Tatsuo Kurihara is a professional photographer and freelance writer. The fonds consists of thirteen of Kurihara's photographs of Japanese Canadian fishermen, their families, and daily life in the fishing community of Steveston, B.C. between 1985-1986.


The Tiananmen Square collection is made up of 11 cassette tapes containing 12.5 hours of audio interviews recorded by Canadian lawyer Angela Codina during the time of the Tiananmen Square incident in 1989. Codina was residing in Macau at the time and traveled to Beijing in the midst of the unrest to conduct a series of interviews with the leaders of the uprising. She also participated in the uprising as a speaker at the gathering there, bringing greetings of solidarity as a Canadian to those who were present. The collection also consists of the following: written transcripts that were later made of the interviews; materials for a book written by Codina; newspaper clippings; periodicals and journals; correspondence; 274 photographic negatives; and 448 colour photographs.

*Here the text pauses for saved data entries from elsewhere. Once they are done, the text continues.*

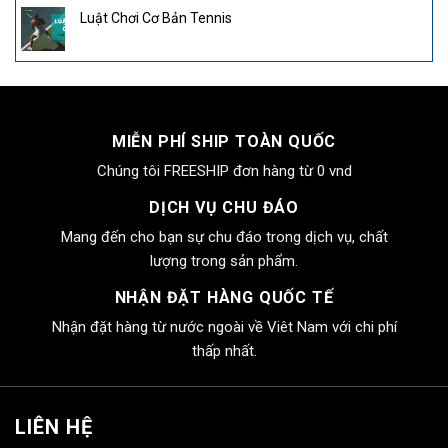
Luật Chơi Cơ Bản Tennis
MIỄN PHÍ SHIP TOÀN QUỐC
Chúng tôi FREESHIP đơn hàng từ 0 vnd
DỊCH VỤ CHU ĐÁO
Mang đến cho bạn sự chu đáo trong dịch vụ, chất
lượng trong sản phẩm.
NHẬN ĐẶT HÀNG QUỐC TẾ
Nhận đặt hàng từ nước ngoài về Viêt Nam với chi phí
thấp nhất.
LIÊN HỆ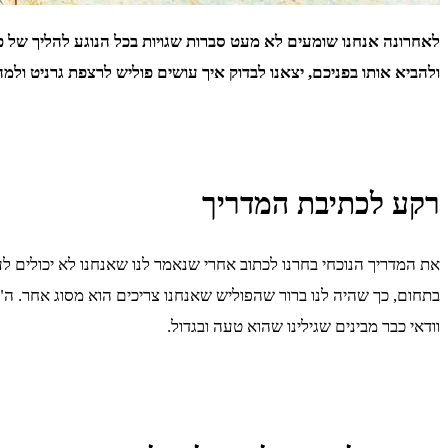
לאחרונה אנחנו שומעים לא מעט סברות שגויות בכל הנוגע להליך של פו
ולהביא אותו בפניכם, יצאנו לבדוק איך עושים פוליש לרצפת גרניט ול
רקע לכתיבת המדריך
את המדריך הנוכחי בחרנו לכתוב אחרי שנאמר לנו שאנחנו לא יכולים לע
בתחום, כך שהיה לנו ברור שהפוליש שאנחנו צריכים הוא מסוג אחר. ה"
וודאי כבר מבינים שגילינו שהוא טעה ובגדול.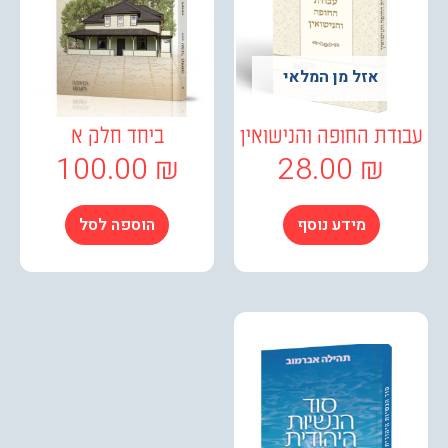
אזל מן המלאי
ת החופה והנישואין
ביחד חלק א
100.00
₪
28.00
₪
מידע נוסף
הוספה לסל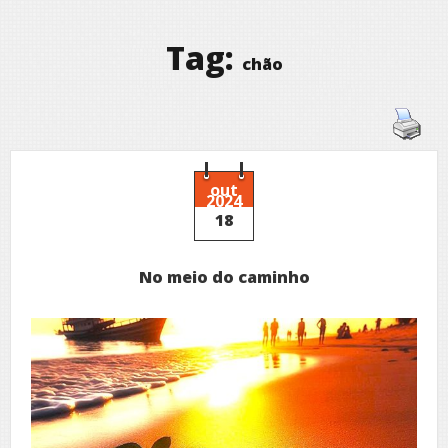
Tag:
chão
out
2024
18
No meio do caminho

The Tiananmen Square incident, also called June Fourth Incident or 6/4, was a culmination of a series of protests and demonstrations in China in the spring of 1989 that culminated on the night of June 3–4 with a government crackdown on the demonstrators in Tiananmen Square in Beijing. Although the demonstrations and their subsequent repression occurred in cities throughout the country, the events in Beijing—and especially in Tiananmen Square, historically linked to such other protests as the May Fourth Movement (1919)—came to symbolize the entire incident. The collection consists of 112 photographs donated by a citizen of China and a student who participated in the Tiananmen Square protests of 1989 and wishes to remain anonymous.


Western Miner was first published in the late 1920s as the British Columbia Miner. It reported on discoveries, the mine labour situation, progress of the industry, and other issues relating to the mining industry. The fonds consists of over 10,000 photographs of mines, mining activities, and mining personnel created and collected for use in the publication.